▸ **WORK INSTRUCTIONS**: Produce a copy of every line in the records that holds the string "http".

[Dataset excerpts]
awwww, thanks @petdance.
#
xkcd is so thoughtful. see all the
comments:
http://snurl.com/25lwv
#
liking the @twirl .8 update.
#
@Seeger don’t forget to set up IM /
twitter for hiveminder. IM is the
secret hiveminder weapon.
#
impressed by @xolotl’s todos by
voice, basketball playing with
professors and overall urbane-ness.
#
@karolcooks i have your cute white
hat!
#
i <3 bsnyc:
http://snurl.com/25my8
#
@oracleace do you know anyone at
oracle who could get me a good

▸ **RESULT OF THE EXERCISE**:
http://snurl.com/25lwv
http://snurl.com/25my8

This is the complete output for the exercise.